Please write out, exactly as given, the line that contains "58 MB | OS: Windows | Licencia: Incluido |" and all lines that follow it through the end of the listing, and nothing else.
*** The data ***
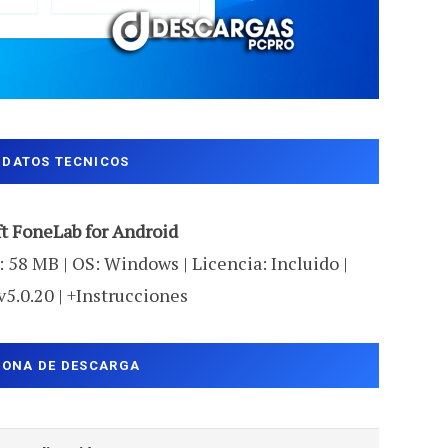
DATOS TECNICOS
ft FoneLab for Android
 58 MB | OS: Windows | Licencia: Incluido |
v5.0.20 | +Instrucciones
ZONA DE DESCARGA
*** End of The data ***
## Result below
 58 MB | OS: Windows | Licencia: Incluido |
v5.0.20 | +Instrucciones
ZONA DE DESCARGA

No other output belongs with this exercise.